Der Sturm ließ nach und die Flocken fielen jetzt stetig, lautlos und sanft. Irgendetwas in ihm stemmte sich immer noch gegen den Tod, gegen die Stille, gegen das Nichts; es war, als ruhte der Blick Emilias spöttisch auf ihm, und er hörte sie sagen: „Die Soldaten halten ihr Versprechen doch niemals.“

„Doch, ich halte mein Versprechen“ – er sah sich selbst wie in einem Spiegel und seine Stimme klang eigensinnig –, „ich habe es ehrlich gemeint. Ich will mit dir ein neues Leben anfangen!“ Und nun? Nun sollte er verrecken, hier in der Ferne, auf diesem eiskalten Boden ... Eine schläfrige Gleichgültigkeit und tiefe Erschöpfung nach allen Kämpfen und Strapazen der letzten Jahre erfasste ihn und lullte ihn gnädig mit wirren Träumen und Erinnerungsfetzen ein.

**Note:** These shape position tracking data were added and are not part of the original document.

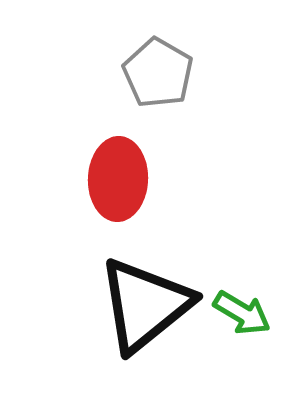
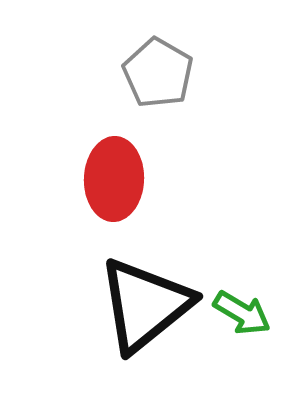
red ellipse: moved 4 px left
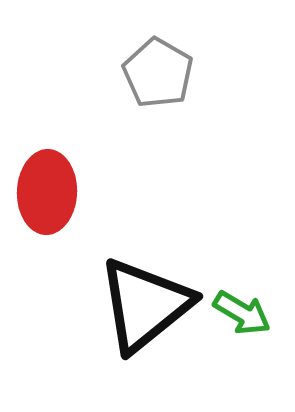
red ellipse: moved 67 px left, 13 px down
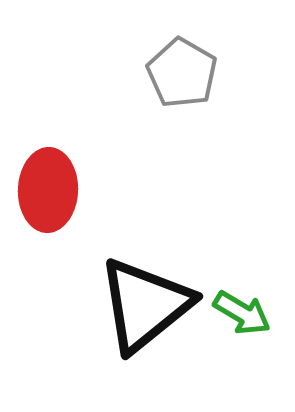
gray pentagon: moved 24 px right
red ellipse: moved 1 px right, 2 px up
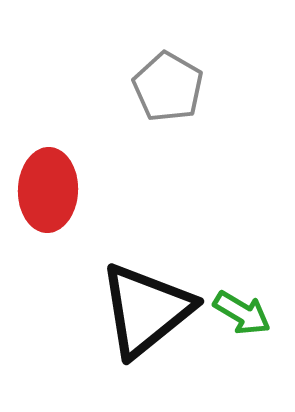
gray pentagon: moved 14 px left, 14 px down
black triangle: moved 1 px right, 5 px down
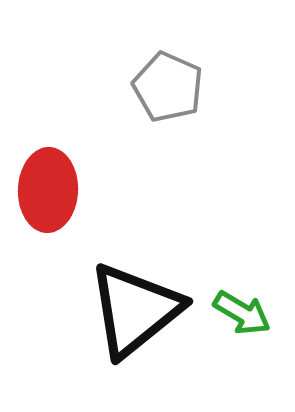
gray pentagon: rotated 6 degrees counterclockwise
black triangle: moved 11 px left
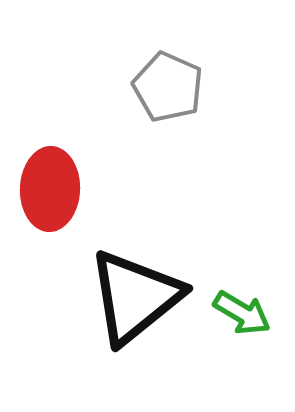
red ellipse: moved 2 px right, 1 px up
black triangle: moved 13 px up
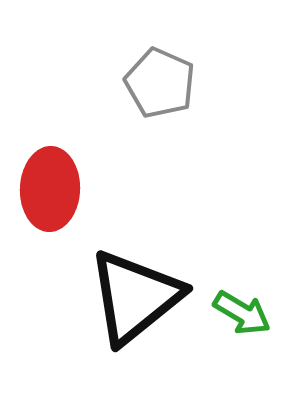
gray pentagon: moved 8 px left, 4 px up
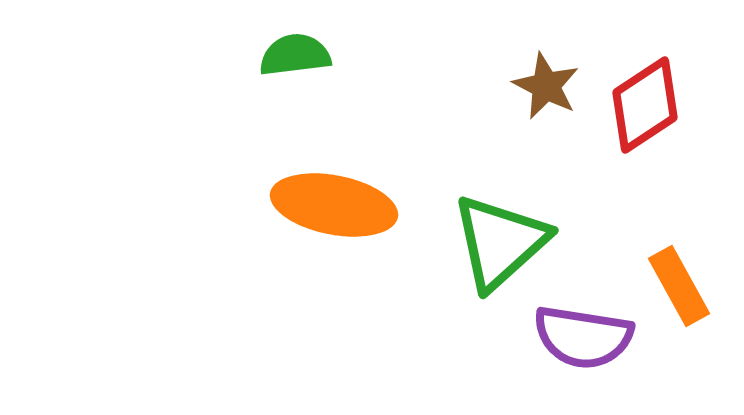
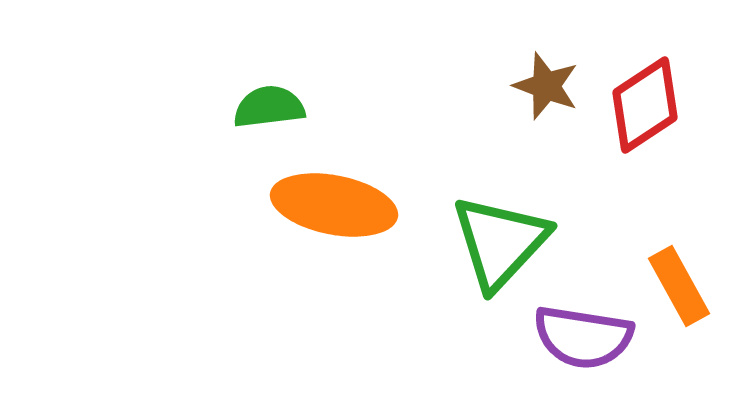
green semicircle: moved 26 px left, 52 px down
brown star: rotated 6 degrees counterclockwise
green triangle: rotated 5 degrees counterclockwise
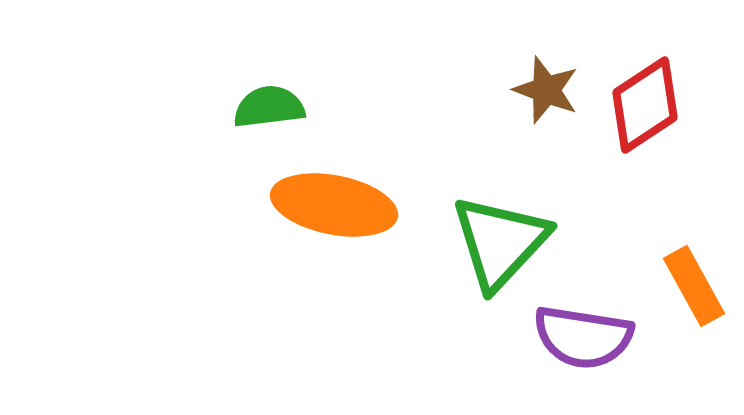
brown star: moved 4 px down
orange rectangle: moved 15 px right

Welch unglaubliche Anstrengung war es gewesen, durch den tiefen Schnee hinter den Geschützfahrzeugen herzustapfen, nicht die Orientierung zu verlieren, nicht der Verlockung nachzugeben, sich auf einen der hinten angebundenen Schlitten zu werfen und sich ziehen zu lassen! Und doch – irgendwann war der Punkt erreicht, da musste er sich, geschwächt vom Hunger und Durchfall der letzten Tage, ganz einfach darauf fallen lassen, bäuchlings sich festklammernd, um durch das ständige Schlingern über die Unebenheiten des Weges nicht heruntergeschleudert zu werden. Doch die schlimmste Gefahr war das plötzliche Einschlafen, das sekundenlange Einnicken, bei dem die Arme erschlafften und man sich, vom nächsten Buckel hochkatapultiert, in einem der bodenlosen Schneehaufen am Wegrand wiederfand. Es war sehr schwer, sich daraus wieder auszugraben und gleichzeitig den Geschützwagen einzuholen. Unzählige Kameraden waren bereits zurückgeblieben oder auf diese Weise verloren gegangen. Sie hatten eine Zeit lang versucht, um ihr Leben zu rennen, um dann erschöpft auf Nimmerwiedersehen zurück in den Schnee zu fallen. Man konnte sie dabei beobachten, ihnen zurufen, sie ermutigen, aber helfen konnte man nicht – der Wagen blieb nicht stehen, er konnte nicht anhalten, das war allen klar. Zweimal war er selbst heruntergerutscht – ein Alptraum, den er unter Aufbietung aller seiner Kräfte bewältigt hatte, mit rasenden Pulsen, jagendem Atem und der schier übermenschlichen Anstrengung des Laufens und Stolperns durch die tiefen Schneewehen, die jeden Schritt zu einem Sprung machten, aber die Füße zäh am Boden haften ließen, quasi im letzten Moment, bevor die Kräfte zu versagen begannen. Beim dritten Mal war es ihm nicht mehr gelungen. Nun lag er da und ließ sein Leben Revue passieren. Es war noch ungelebt – er war doch noch zu jung zum Sterben, zu früh hatte man ihn eingezogen, ihn hinaus in den Krieg geschickt. Sollte jetzt schon alles zu Ende sein?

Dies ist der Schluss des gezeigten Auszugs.